2. Build nyx: `cargo build --release`.
3. Run the diff in plain mode to see what changed:
`scripts/validate_recall.sh <target> ~/oss/<target>`.
4. If the lift is intentional, recapture:
`scripts/validate_recall.sh <target> ~/oss/<target> --capture`.
5. Spot-check a handful of new findings. Open the file at
`path_suffix:line` and confirm the source-to-sink flow is real.
Hand-label them `TP`/`FP`.
6. Commit the updated `tests/recall_targets/<target>.json`.

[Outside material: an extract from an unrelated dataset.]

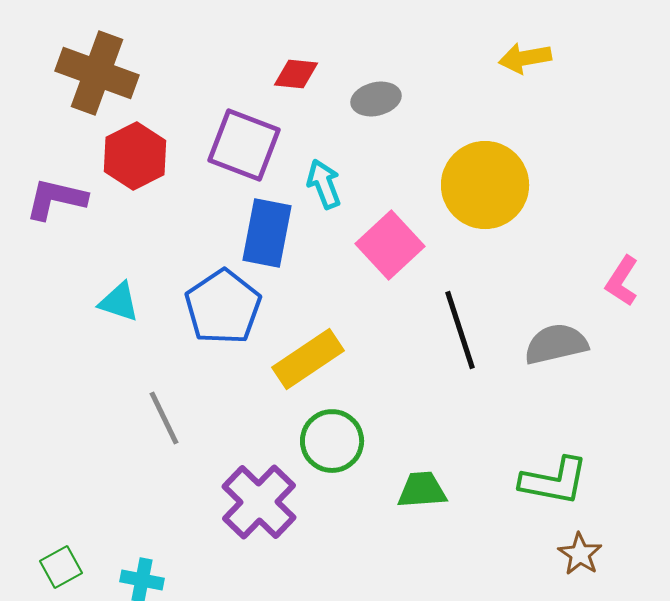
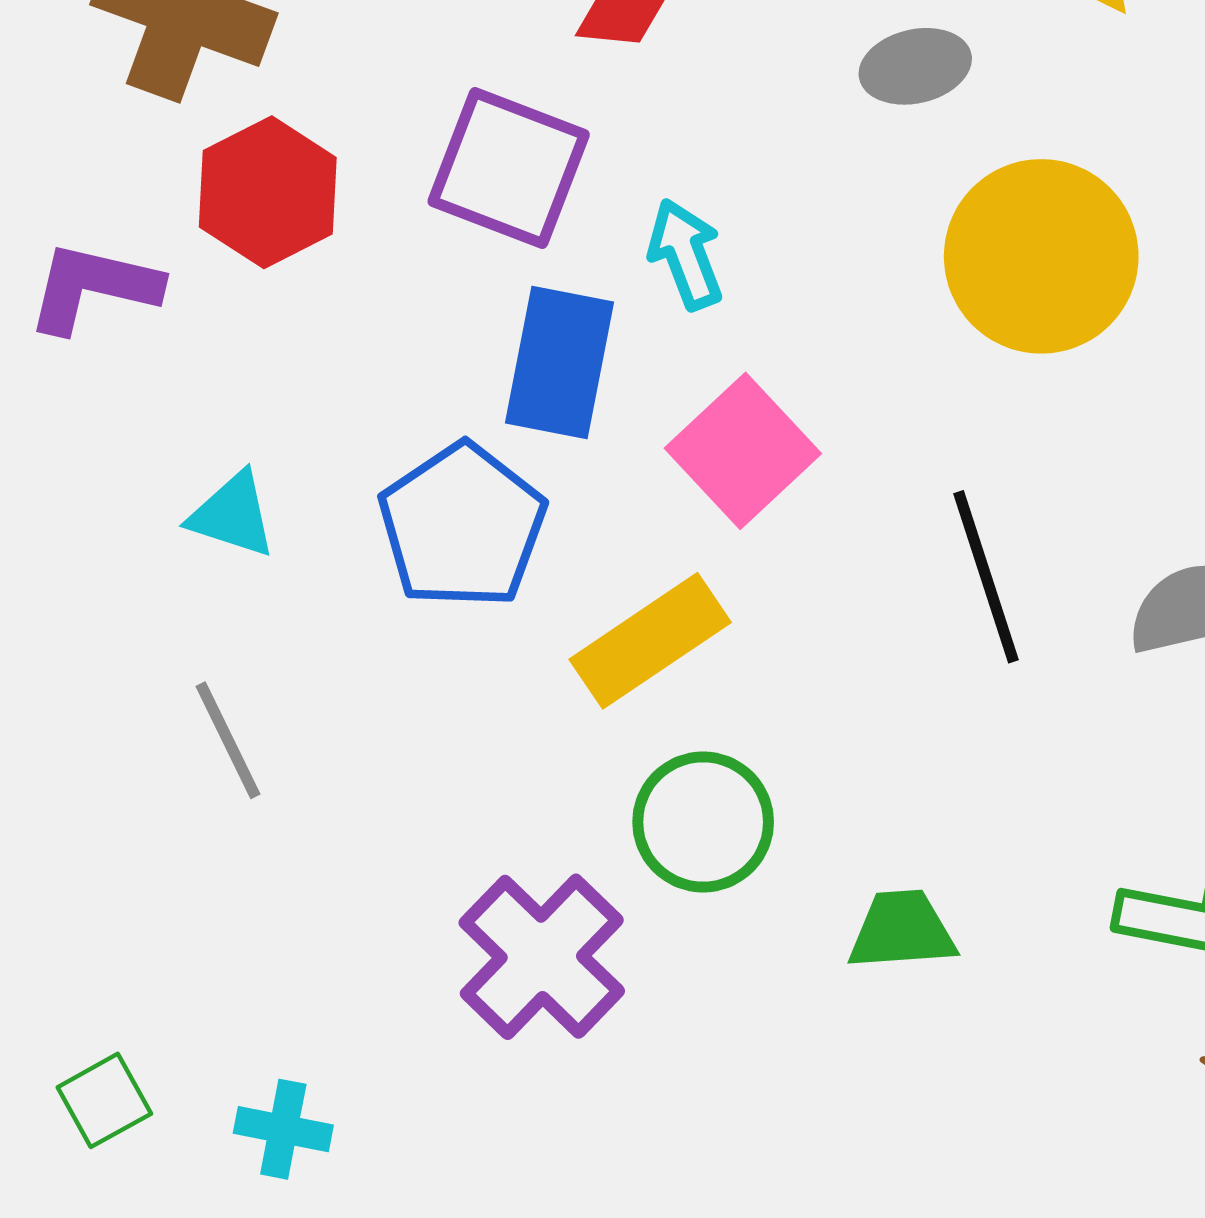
gray ellipse: (376, 99) -> (915, 66), moved
pink square: (390, 245) -> (743, 451), moved
gray line: (164, 418) -> (228, 740), moved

## Known captured baselines (2026-05-08)
| Target | Pinned commit | Findings | TP | FP | needs_review |
|-------------------|---------------|----------|----|----|--------------|
| `cal_com` | `d278d6c9` | 662 | 0 | 4 | 658 |
| `vercel_commerce` | unknown | 0 (placeholder) | | | |
| `shadcn_examples` | unknown | 0 (placeholder) | | | |
| `blitz_apps` | unknown | 0 (placeholder) | | | |
The `cal_com` capture used commit `d278d6c9bc535bf3f2c6ba0607654f78dd74d6ee`
(`refactor: remove dead insights references (#29029)`). The 4 `FP`
labels are `ts.crypto.math_random` hits inside `apps/web/playwright/`
test fixtures, which are not a security context.
The other three targets ship as placeholders (empty `findings`).

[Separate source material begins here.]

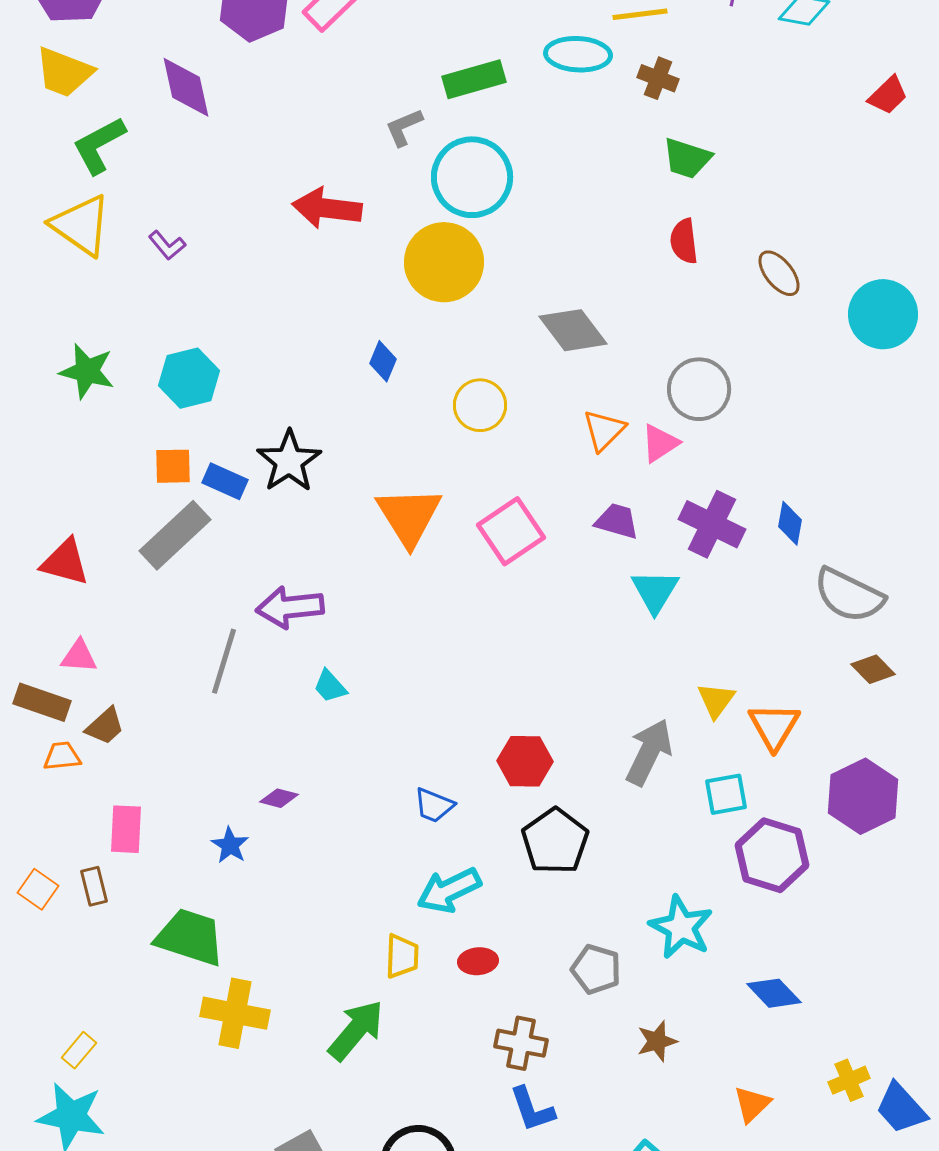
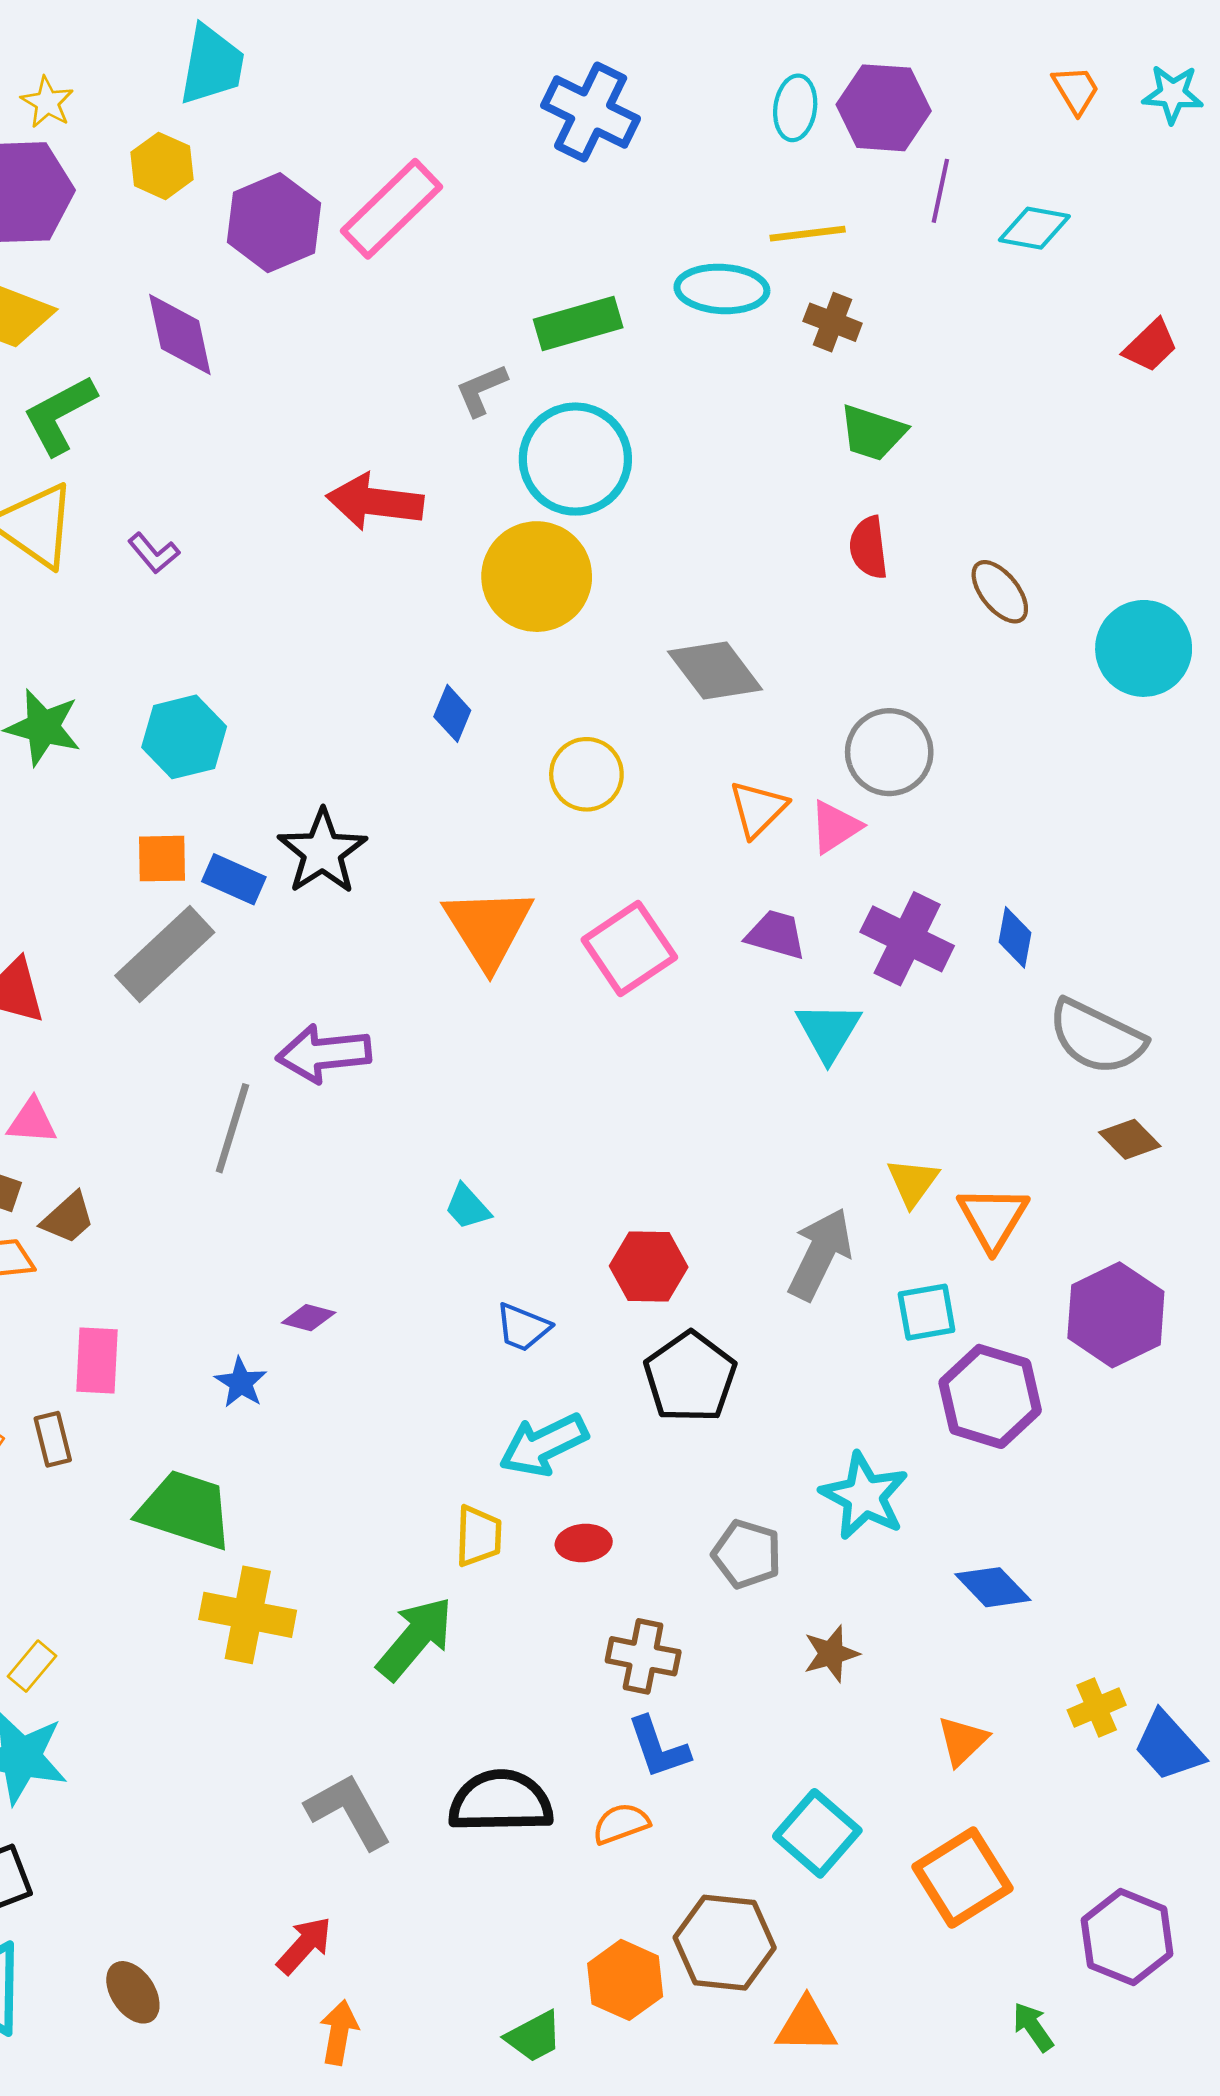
cyan trapezoid: (330, 686) -> (468, 1207), moved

Nobody has cloned them locally yet. Run `validate_recall.sh
<target> <clone> --capture` to populate. The schema test still passes
because `[]` is a valid `findings` array with zero entries to check.
## Perf baseline
The frozen JS-target perf snapshot lives in
`tests/recall_targets/perf_after.txt`. Compare against the
`captured_against` snapshot in `tests/recall_gaps_baseline.json`
(`corpus_finding_lines.findings_total` = 1121, captured at master
`ea82ea98`). The acceptance bar: scanner throughput on the existing
`tests/fixtures/` corpus must regress by no more than 15%. Future
recall work uses the same corpus and the same record file to measure
its own perf delta.
## Cross-language runbook
The JS-target baselines above only cover JS/TS. Cross-language
baselines mirror that work against real-world non-JS targets so
multi-language engine changes can be measured against actual code,
not just synthetic fixtures. Per-lang baselines live under
`tests/recall_targets/xlang/<lang>/<target>.json` and the runner
accepts a `--lang` flag to select the target set.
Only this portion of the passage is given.